Herman Van Rompuy ayant déclaré dans un de ses derniers discours que la dimension sociale de l’Union relève de la coordination entre Etats membres, Michel Sapin a tenu à faire la différence entre une coordination "molle" et une coordination "plus ferme", cette dernière, qui serait un "progrès", ayant clairement sa préférence. Il est tout à fait d’accord qu’il ne faut pas toucher à la subsidiarité dans le traitement des questions sociales et ne rien changer à la distribution des compétences, mais une coordination plus ferme entre les politiques sociales et des échanges plus approfondis entre responsables politiques seraient utiles, sans que l’on verse dans une politique fédérale ou une politique qui ne relève pas des compétences de l’Union.

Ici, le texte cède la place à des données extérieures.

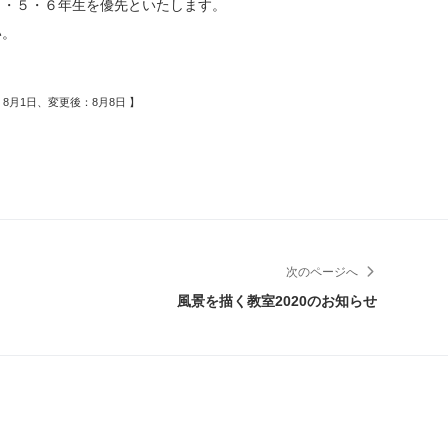
４・５・６年生を優先といたします。
い。
月1日、変更後：8月8日 】
次のページへ
風景を描く教室2020のお知らせ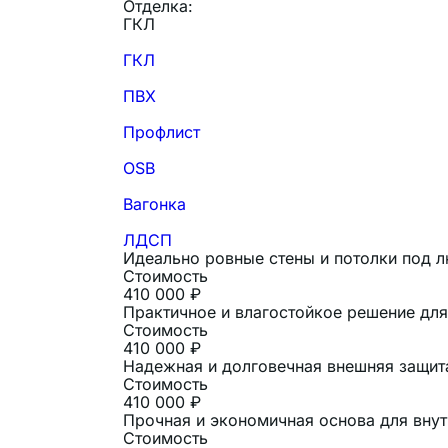
Отделка:
ГКЛ
ГКЛ
ПВХ
Профлист
OSB
Вагонка
ЛДСП
Идеально ровные стены и потолки под 
Стоимость
410 000 ₽
Практичное и влагостойкое решение для 
Стоимость
410 000 ₽
Надежная и долговечная внешняя защит
Стоимость
410 000 ₽
Прочная и экономичная основа для внут
Стоимость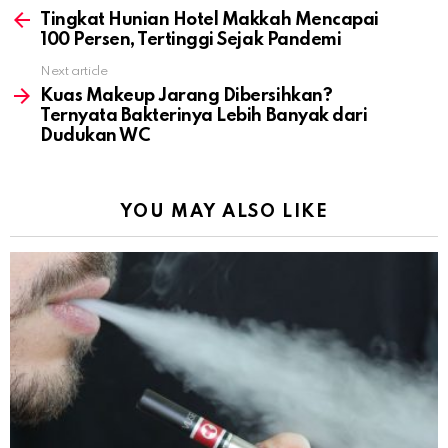
more
Tingkat Hunian Hotel Makkah Mencapai
100 Persen, Tertinggi Sejak Pandemi
Next article
Kuas Makeup Jarang Dibersihkan?
Ternyata Bakterinya Lebih Banyak dari
Dudukan WC
YOU MAY ALSO LIKE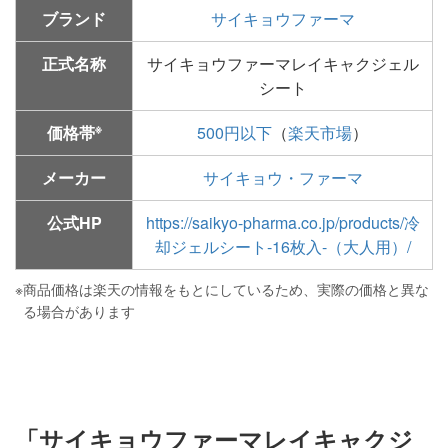
ブランド
サイキョウファーマ
正式名称
サイキョウファーマレイキャクジェル
シート
※
価格帯
500円以下
（
楽天市場
）
メーカー
サイキョウ・ファーマ
公式HP
https://saikyo-pharma.co.jp/products/冷
却ジェルシート-16枚入-（大人用）/
※
商品価格は楽天の情報をもとにしているため、実際の価格と異な
る場合があります
「サイキョウファーマレイキャクジ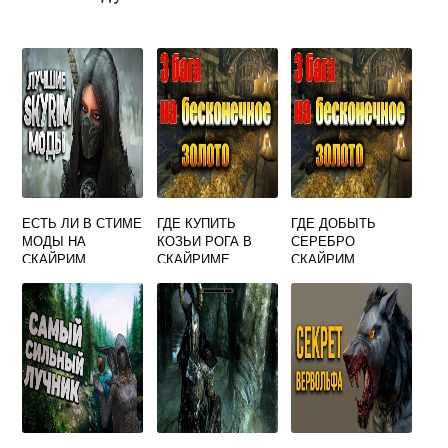
ЕСТЬ ЛИ В СТИМЕ
ГДЕ КУПИТЬ
ГДЕ ДОБЫТЬ
МОДЫ НА
КОЗЬИ РОГА В
СЕРЕБРО
СКАЙРИМ
СКАЙРИМЕ
СКАЙРИМ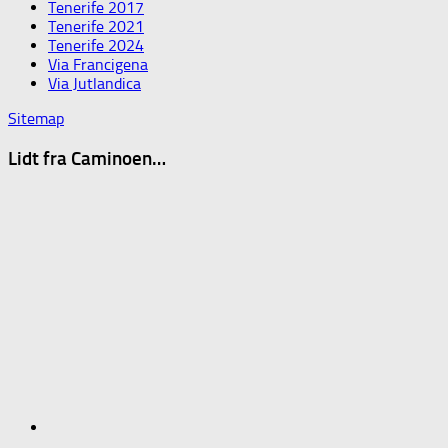
Tenerife 2017
Tenerife 2021
Tenerife 2024
Via Francigena
Via Jutlandica
Sitemap
Lidt fra Caminoen…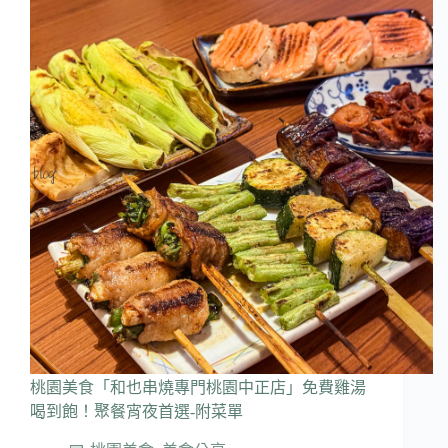
桃園美食「和也串燒專門桃園中正店」免費雞湯
喝到飽！聚餐宵夜首選-附菜單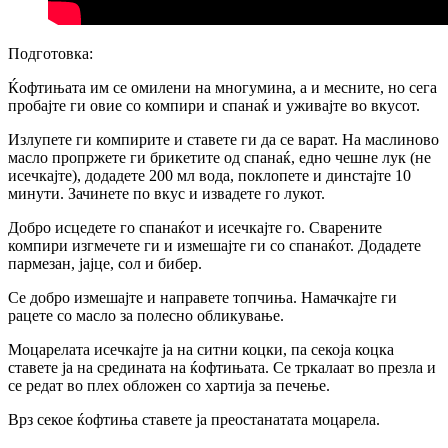
Подготовка:
Ќофтињата им се омилени на многумина, а и месните, но сега
пробајте ги овие со компири и спанаќ и уживајте во вкусот.
Излупете ги компирите и ставете ги да се варат. На маслиново
масло пропржете ги брикетите од спанаќ, едно чешне лук (не
исечкајте), додадете 200 мл вода, поклопете и динстајте 10
минути. Зачинете по вкус и извадете го лукот.
Добро исцедете го спанаќот и исечкајте го. Сварените
компири изгмечете ги и измешајте ги со спанаќот. Додадете
пармезан, јајце, сол и бибер.
Се добро измешајте и направете топчиња. Намачкајте ги
рацете со масло за полесно обликување.
Моцарелата исечкајте ја на ситни коцки, па секоја коцка
ставете ја на средината на ќофтињата. Се тркалаат во презла и
се редат во плех обложен со хартија за печење.
Врз секое ќофтиња ставете ја преостанатата моцарела.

Nicolas Schmit a souligné pour conclure que l’Union est basée selon les traités sur l’économie sociale de marché, pas une économie de marché pure et simple et qu’il y a donc urgence à ce que "le social reprenne sa place dans l’UE". Un socle de droits sociaux tiendrait compte des aspirations des citoyens européens qui identifient l’Union avec le modèle social européen. Mais le dumping social qui est depuis quelques années lié à la mobilité des travailleurs contribue à diminuer l’adhésion à l’Union. Un salaire minimum dans tous les Etats membres, des règles pour accompagner et former les travailleurs issus d’une entreprise soumise à une restructuration, "la garantie d’un certain niveau de sécurité pour le travailleurs" seraient des pas utiles dans ce sens.
En fin de soirée, le PSE a publié une déclaration des ministres qui reprend dans le détail les propositions qu'ils entendent soumettre au Conseil européen.